The title of this piece may suggest that I intend to make fun of the situation that the Department of English of the University of Dhaka now finds itself in. God forbid! I was myself a student of the department and spent the best years of my life teaching there.
My title alludes to a Pirandello play that all my former colleagues (and many readers) would be familiar with and points to the absurd situation that has developed because of the department’s search for students who qualify to study English literature. If I were still in the department, I would also join them in their search for students who we consider to be fit for our department.
As we all know by now, only two students out of a total of 1,364 candidates who appeared in the elective English exam were found fit!
What constitutes this fitness that I’m talking about? Ideally I think, a student of the English Department should have an interest in literature (we are not looking for “passion”) and a certain proficiency in the English language, which I believe can only be determined by a written component in the admission test.
The admission policy that existed until last year did not screen candidates for this element of interest and linguistic competence. Instead, students who secured a certain mark in the multiple-choice general English component gained admission to the department.
The department never had problems in filling up the requisite number of seats; we just did not fill them up with the right kind of students. And the right kind – I repeat – are students with an interest in literature and a certain level of linguistic ability.
To put it a bit more concretely, I would even hazard to say that an IELTS band score of 6 in speaking and writing would be acceptable for the department. I would be delirious with a band 7 candidate, happy with a band 6 student, but willing to resign myself to a 5.5 band freshman. But that’s a different story.
The elective English exam that was introduced this year was an attempt – a disastrous attempt I might add – to determine that elusive fitness factor for students seeking admission to the department. First, I should clearly state that the English Department en masse demanded separate entry requirements which included a written component in the admission test.
This was twice rejected by the Dean’s Committee. It was only after this failure that the English Department agreed to a compromise formula: A multiple-choice elective English made mandatory for all who sought admission in English. And that is where everything went wrong and 35 teachers found only two students worthy of their attention.
Of course this was not “intentional” as the education minister so rashly and angrily said at one of his press conferences. The department certainly did not want the education minister to become defensive about his ministry’s stupendous achievement in the education sector or to belittle the thousands of students who achieved GPA 5. Certainly the department also did not want the VC to become defensive about an admission system that worked reasonably well for other departments in the university.
It is a fact that there are other departments in the university who also set their own standards for admission. Why not English, which does indeed require a minimum level of proficiency in the English language? You can be an Einstein but you cannot get admission into the Faculty of Fine Arts without displaying some knowledge of drawing; you can be a Dr Johnson, but if your musical ability is as good as mine, the music department will not accept you. The argument is very basic, but bears repetition now as all kinds of accusations and counter-accusations are flying around.

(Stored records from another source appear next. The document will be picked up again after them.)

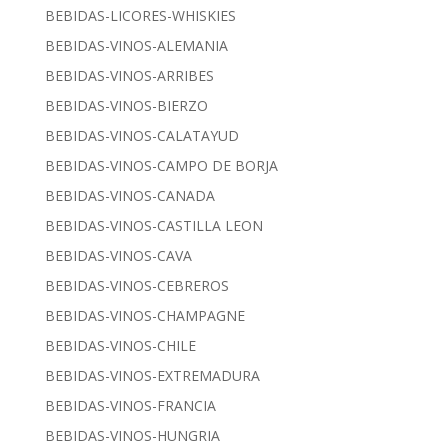
BEBIDAS-LICORES-WHISKIES
BEBIDAS-VINOS-ALEMANIA
BEBIDAS-VINOS-ARRIBES
BEBIDAS-VINOS-BIERZO
BEBIDAS-VINOS-CALATAYUD
BEBIDAS-VINOS-CAMPO DE BORJA
BEBIDAS-VINOS-CANADA
BEBIDAS-VINOS-CASTILLA LEON
BEBIDAS-VINOS-CAVA
BEBIDAS-VINOS-CEBREROS
BEBIDAS-VINOS-CHAMPAGNE
BEBIDAS-VINOS-CHILE
BEBIDAS-VINOS-EXTREMADURA
BEBIDAS-VINOS-FRANCIA
BEBIDAS-VINOS-HUNGRIA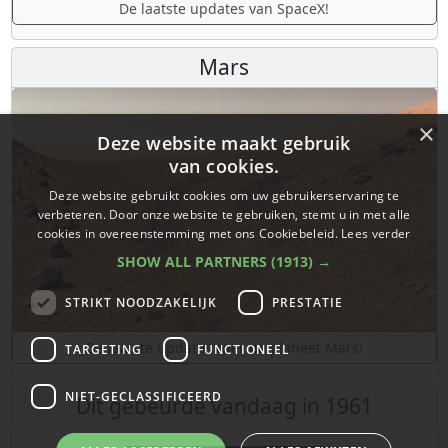
De laatste updates van SpaceX!
Mars
×
Deze website maakt gebruik
van cookies.
Deze website gebruikt cookies om uw gebruikerservaring te
verbeteren. Door onze website te gebruiken, stemt u in met alle
cookies in overeenstemming met ons Cookiebeleid.
Lees verder
SHOW ALL PARTNERS
(1913) →
STRIKT NOODZAKELIJK
PRESTATIE
De laatste updates over de planeet Mars!
TARGETING
FUNCTIONEEL
NIET-GECLASSIFICEERD
Dit gebeurde vandaag in 1961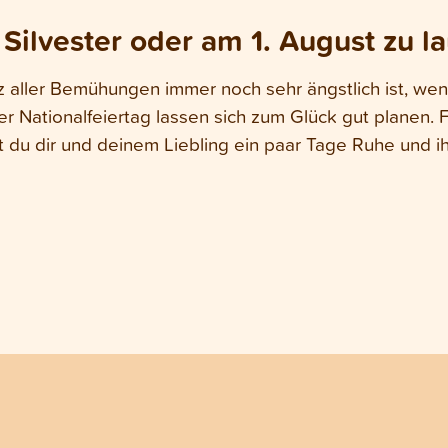
ilvester oder am 1. August zu la
 aller Bemühungen immer noch sehr ängstlich ist, wenn
er Nationalfeiertag lassen sich zum Glück gut planen. F
 du dir und deinem Liebling ein paar Tage Ruhe und 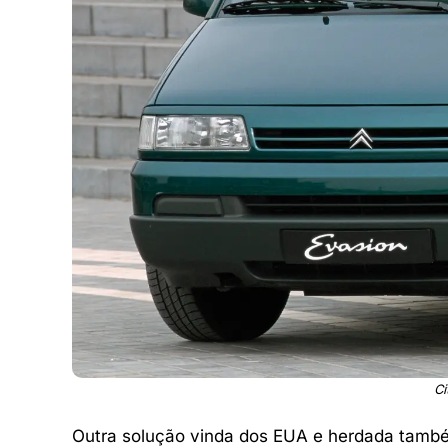
Ci
Outra solução vinda dos EUA e herdada também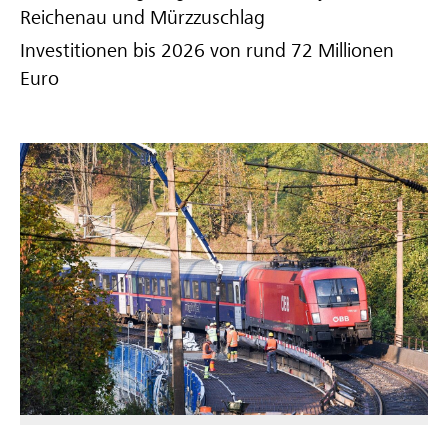
Reichenau und Mürzzuschlag
Investitionen bis 2026 von rund 72 Millionen
Euro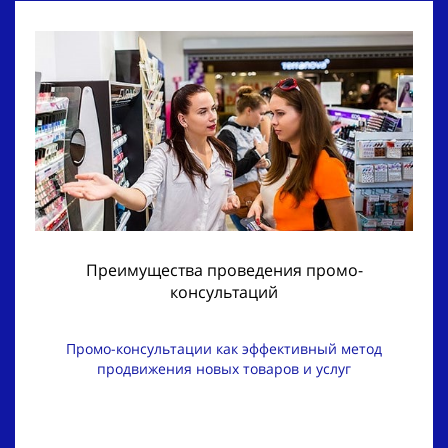
Преимущества проведения промо-
консультаций
Промо-консультации как эффективный метод
продвижения новых товаров и услуг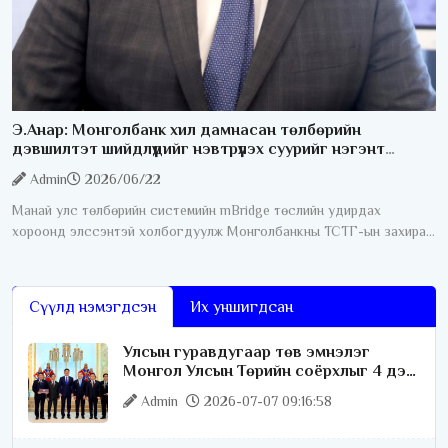
Э.Анар: Монголбанк хил дамнасан төлбөрийн
дэвшилтэт шийдлүүдийг нэвтрүүлэх суурийг нэгэнт
бүрдүүлсэн
Admin
2026/06/22
Манай улс төлбөрийн системийн mBridge төслийн удирдах
хороонд элссэнтэй холбогдуулж Монголбанкны ТСТГ-ын захирал
Э. Анартай ярилцлаа. Юуны өмнө mBridge гэж юу болох тухай
тайлбар мэдээллийг өгнө
Сүүлд нэмэгдсэн
Их уншигдсан
Улсын гуравдугаар төв эмнэлэг
Монгол Улсын Төрийн соёрхлыг 4 дэх
удаагаа хүртлээ
Admin
2026-07-07 09:16:58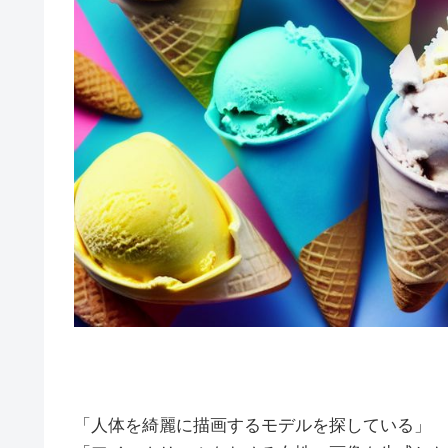
「人体を綺麗に描画するモデルを探している」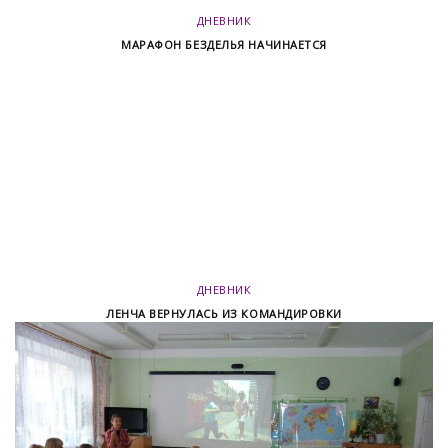
ДНЕВНИК
МАРАФОН БЕЗДЕЛЬЯ НАЧИНАЕТСЯ
ДНЕВНИК
ЛЕНЧА ВЕРНУЛАСЬ ИЗ КОМАНДИРОВКИ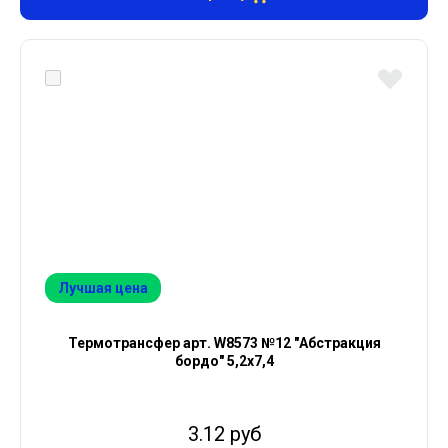
Лучшая цена
Термотрансфер арт. W8573 №12 "Абстракция
бордо" 5,2х7,4
3.12 руб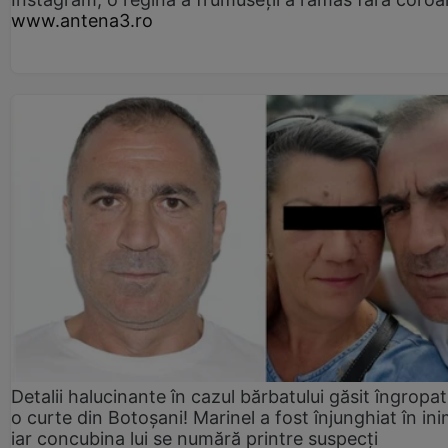
www.antena3.ro
Detalii halucinante în cazul bărbatului găsit îngropat
o curte din Botoșani! Marinel a fost înjunghiat în ini
iar concubina lui se numără printre suspecți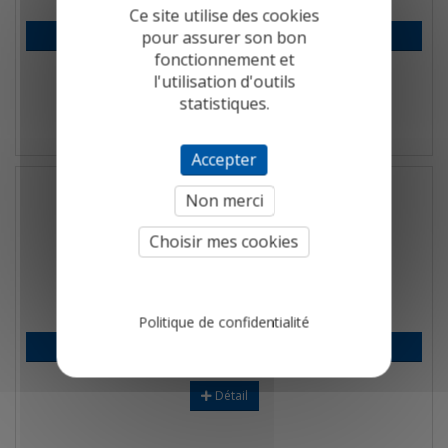
analyseur de combustion ECOM B
Ce site utilise des cookies
pour assurer son bon
Se connecter pour voir les prix
fonctionnement et
l'utilisation d'outils
Détail
statistiques.
Accepter
Non merci
Choisir mes cookies
Filtre pour pot de barbotage pour analyseur de
combustion ECOM EN / EN2/ EN3/ J2KN
Politique de confidentialité
Se connecter pour voir les prix
Détail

The demand of the English Department to set its own standards of admission was therefore perfectly legitimate. What went wrong this time was in the design of the questions in elective English to set the standards. There is no reason to think that the standard of education at the primary, secondary, and higher secondary throughout the country had radically improved or deteriorated. And the admission policy also remained more or less unchanged. It was the elective English paper that was the only new element in the mix, and that is where the problem lies.
As I look at the elective English questions right in front of me, I get the feeling that the standard set by the question-setters is a much higher one than the one I set out earlier (linguistic competence of band 6. I have thrown “interest in literature” overboard). It is an unrealisable and impossible standard given the conditions of mainstream education in Bangladesh.
The questions appear to have been set for students who do not exist. Except for two. And if they do exist, they are mostly students from English-medium schools (IELTS band 7-8 students) who would either go abroad or study in one or two of the better-known private universities. The questions appear to display an odd mixture of elitism, arrogance, stupidity, and incompetence for which the department might have to pay a high price – the price of an opportunity missed.
The failure thus is not a failure of the students. It’s a failure of the questions (and the question-setters) to search out the best students from the existing pool of students. If we set questions to select 125 students from the 1,364 students who opted for elective English, then the questions have to be designed in such a way that at least 125 qualify – even if they do not fit our imagined notions of what an English Department student should be like. No department has the luxury to say that our students do not exist in Bangladesh, however close to reality that may be.
If you do that, you end up with only two students! Or you end up with no department! What is now likely is that the result of the elective English test will be completely scrapped, and the 125 seats of the English Department will be filled up by students who qualified in the General English test. The department will be back to square one, its genuine and legitimate efforts to attract better-qualified students having back-fired miserably.
But the struggle should not be given up: If departmental insistence, political clout, administrative sympathy, and realistic testing standards cohere, the English Department of the University of Dhaka will surely attract much better students than the ones we have had in the last few years.